Unlike other open-access models that often exhibit a degradation in text-only performance after multimodal training, NVLM 1.0 models maintain or even improve upon their text-only capabilities. This is achieved by incorporating a high-quality text-only dataset into the multimodal training process, alongside a substantial amount of multimodal math and reasoning data. By doing so, the models retain their strong language understanding and generation skills while also gaining proficiency in visual understanding and reasoning. To further accelerate research in this field, the authors are releasing the model weights and plan to open-source the code for the community.
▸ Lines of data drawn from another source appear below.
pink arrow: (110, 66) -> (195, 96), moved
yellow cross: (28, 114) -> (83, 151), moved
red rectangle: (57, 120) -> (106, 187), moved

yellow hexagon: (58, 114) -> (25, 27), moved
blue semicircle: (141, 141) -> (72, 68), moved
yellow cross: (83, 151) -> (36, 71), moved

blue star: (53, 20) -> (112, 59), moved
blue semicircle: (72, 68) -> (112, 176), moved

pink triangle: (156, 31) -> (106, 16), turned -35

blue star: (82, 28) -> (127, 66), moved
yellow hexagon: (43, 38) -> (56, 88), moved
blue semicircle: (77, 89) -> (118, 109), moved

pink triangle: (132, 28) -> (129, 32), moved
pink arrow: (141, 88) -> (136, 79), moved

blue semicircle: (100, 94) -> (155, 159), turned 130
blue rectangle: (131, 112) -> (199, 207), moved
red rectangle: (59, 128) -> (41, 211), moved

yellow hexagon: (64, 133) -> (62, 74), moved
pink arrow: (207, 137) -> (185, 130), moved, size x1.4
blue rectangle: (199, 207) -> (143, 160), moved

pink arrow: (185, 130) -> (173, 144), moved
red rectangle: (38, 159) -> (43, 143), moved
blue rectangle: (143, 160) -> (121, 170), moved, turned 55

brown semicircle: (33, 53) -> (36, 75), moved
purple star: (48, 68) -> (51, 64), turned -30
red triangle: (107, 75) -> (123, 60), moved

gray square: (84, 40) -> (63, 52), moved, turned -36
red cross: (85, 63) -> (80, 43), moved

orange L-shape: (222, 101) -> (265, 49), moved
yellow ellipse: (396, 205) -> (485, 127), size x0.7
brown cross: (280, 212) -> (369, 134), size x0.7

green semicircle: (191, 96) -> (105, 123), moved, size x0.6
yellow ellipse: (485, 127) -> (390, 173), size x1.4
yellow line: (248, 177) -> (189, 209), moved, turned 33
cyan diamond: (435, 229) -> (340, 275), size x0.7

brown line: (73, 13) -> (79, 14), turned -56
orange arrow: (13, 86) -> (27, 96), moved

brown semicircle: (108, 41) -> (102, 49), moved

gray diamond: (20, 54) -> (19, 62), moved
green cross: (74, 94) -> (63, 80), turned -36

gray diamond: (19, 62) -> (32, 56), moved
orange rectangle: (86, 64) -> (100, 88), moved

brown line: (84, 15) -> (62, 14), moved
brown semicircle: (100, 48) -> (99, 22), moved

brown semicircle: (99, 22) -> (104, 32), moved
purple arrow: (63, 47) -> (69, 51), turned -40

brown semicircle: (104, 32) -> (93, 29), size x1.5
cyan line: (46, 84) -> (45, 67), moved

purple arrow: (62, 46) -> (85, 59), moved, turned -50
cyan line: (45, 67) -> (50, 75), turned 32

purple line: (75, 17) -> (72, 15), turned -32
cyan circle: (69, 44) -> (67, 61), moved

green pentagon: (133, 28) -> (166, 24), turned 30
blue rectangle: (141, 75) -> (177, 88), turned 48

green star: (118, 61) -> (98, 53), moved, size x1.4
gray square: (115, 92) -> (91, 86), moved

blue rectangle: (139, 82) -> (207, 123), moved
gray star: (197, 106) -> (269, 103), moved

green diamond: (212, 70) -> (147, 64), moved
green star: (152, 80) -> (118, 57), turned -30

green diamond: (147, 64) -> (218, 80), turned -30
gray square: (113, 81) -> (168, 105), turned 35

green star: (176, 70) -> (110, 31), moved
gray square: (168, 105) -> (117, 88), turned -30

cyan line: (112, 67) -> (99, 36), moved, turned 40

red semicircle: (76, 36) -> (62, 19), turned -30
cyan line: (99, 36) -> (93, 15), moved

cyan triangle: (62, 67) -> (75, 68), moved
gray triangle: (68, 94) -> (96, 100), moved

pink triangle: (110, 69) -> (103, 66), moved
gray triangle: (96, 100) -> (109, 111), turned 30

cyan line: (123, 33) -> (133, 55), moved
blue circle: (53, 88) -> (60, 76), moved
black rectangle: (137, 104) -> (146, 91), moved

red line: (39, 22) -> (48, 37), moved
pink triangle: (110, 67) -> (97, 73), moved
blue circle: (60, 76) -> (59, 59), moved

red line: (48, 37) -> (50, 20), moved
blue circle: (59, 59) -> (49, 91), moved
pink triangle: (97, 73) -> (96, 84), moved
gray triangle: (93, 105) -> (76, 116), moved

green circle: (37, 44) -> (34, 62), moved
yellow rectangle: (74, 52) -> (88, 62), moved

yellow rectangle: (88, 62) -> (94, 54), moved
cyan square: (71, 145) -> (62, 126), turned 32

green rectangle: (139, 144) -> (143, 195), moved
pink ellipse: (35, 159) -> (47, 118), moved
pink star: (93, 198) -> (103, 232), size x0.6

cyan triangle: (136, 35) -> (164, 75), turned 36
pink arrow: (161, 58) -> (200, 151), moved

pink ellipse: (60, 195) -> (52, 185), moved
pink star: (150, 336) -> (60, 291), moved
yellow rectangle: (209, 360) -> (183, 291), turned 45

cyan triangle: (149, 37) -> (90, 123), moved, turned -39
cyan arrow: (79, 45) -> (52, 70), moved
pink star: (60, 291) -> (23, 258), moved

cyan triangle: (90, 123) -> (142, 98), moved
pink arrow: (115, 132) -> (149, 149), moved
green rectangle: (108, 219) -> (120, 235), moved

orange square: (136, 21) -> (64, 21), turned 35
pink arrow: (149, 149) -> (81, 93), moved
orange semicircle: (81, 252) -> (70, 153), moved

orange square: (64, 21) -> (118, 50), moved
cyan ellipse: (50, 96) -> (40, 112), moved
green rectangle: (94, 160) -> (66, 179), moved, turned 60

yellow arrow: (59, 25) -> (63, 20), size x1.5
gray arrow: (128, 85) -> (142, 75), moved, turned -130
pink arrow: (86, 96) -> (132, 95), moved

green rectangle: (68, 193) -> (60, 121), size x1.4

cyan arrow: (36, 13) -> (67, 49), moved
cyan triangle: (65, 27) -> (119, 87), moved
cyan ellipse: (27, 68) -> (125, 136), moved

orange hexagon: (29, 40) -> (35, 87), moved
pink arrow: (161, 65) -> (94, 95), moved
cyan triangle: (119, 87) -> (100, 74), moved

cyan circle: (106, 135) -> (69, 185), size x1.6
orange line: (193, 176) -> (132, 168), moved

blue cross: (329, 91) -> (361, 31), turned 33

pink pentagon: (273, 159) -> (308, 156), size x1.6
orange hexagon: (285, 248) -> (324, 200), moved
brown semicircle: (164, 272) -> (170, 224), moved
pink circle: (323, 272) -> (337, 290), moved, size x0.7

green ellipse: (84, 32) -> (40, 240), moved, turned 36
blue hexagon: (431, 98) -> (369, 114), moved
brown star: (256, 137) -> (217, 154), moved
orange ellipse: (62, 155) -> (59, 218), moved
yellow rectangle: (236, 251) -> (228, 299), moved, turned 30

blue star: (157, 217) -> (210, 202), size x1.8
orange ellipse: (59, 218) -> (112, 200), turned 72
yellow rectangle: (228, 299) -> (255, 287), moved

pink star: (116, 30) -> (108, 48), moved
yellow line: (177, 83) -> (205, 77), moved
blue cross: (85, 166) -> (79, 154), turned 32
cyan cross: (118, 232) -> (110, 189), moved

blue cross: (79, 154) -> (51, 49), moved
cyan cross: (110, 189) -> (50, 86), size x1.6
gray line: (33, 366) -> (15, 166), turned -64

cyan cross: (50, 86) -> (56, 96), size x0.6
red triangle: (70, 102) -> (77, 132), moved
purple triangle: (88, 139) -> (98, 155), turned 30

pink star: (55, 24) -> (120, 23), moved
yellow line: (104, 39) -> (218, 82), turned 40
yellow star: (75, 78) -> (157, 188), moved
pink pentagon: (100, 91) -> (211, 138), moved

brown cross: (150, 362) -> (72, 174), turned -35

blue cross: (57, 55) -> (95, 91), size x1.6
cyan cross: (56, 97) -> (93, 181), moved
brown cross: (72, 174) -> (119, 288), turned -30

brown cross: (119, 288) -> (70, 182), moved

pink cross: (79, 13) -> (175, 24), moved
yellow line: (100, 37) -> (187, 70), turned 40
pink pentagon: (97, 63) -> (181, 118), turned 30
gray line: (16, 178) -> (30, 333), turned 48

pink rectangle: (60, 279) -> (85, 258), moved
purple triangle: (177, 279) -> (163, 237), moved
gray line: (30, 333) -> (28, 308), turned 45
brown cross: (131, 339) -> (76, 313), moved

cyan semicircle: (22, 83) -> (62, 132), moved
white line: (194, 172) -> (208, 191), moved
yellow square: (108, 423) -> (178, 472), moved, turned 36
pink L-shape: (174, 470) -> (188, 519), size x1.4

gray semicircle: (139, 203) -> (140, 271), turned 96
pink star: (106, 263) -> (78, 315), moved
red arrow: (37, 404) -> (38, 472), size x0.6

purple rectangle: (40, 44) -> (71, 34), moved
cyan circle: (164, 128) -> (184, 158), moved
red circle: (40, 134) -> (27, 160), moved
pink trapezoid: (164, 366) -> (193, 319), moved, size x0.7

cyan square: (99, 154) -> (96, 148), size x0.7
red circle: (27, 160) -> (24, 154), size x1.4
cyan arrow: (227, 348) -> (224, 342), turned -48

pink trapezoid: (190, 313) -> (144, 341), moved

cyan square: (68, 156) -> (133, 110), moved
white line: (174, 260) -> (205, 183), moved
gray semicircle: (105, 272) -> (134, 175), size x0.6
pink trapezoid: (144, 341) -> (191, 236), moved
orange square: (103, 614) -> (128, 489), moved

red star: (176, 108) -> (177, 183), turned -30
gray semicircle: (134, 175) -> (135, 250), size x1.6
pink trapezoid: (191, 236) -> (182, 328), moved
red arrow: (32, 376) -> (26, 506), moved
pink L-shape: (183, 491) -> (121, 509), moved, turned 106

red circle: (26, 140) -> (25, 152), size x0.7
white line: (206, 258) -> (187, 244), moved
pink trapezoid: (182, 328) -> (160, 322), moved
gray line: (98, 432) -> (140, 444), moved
Conclusion: A Multimodal Future Unfolds
This newsletter has explored the exciting advancements in multimodal image and text foundation models, showcasing their potential to revolutionize how we interact with information. From generating recipes and realistic human portraits to enhancing our understanding of visual concepts through text alone, these models are pushing the boundaries of AI capabilities.
The research highlighted in this newsletter underscores several key trends:
- Moving beyond single-modality limitations: Researchers are increasingly focusing on models that can seamlessly integrate and process both text and visual information, leading to more versatile and powerful AI systems.
- The importance of data quality and diversity: While model size and computational power continue to grow, the quality and diversity of training data remain crucial for achieving robust and generalizable performance.
- Open-sourcing for accelerated progress: The trend of open-sourcing model weights and code is fostering collaboration and accelerating progress in the field of multimodal AI, making these powerful technologies accessible to a wider research community.
As research in multimodal image and text foundation models continues to advance, we can expect to see even more innovative applications emerge, transforming fields like computer vision, natural language processing, and human-computer interaction. The future of AI is undeniably multimodal, and these groundbreaking models are leading the way.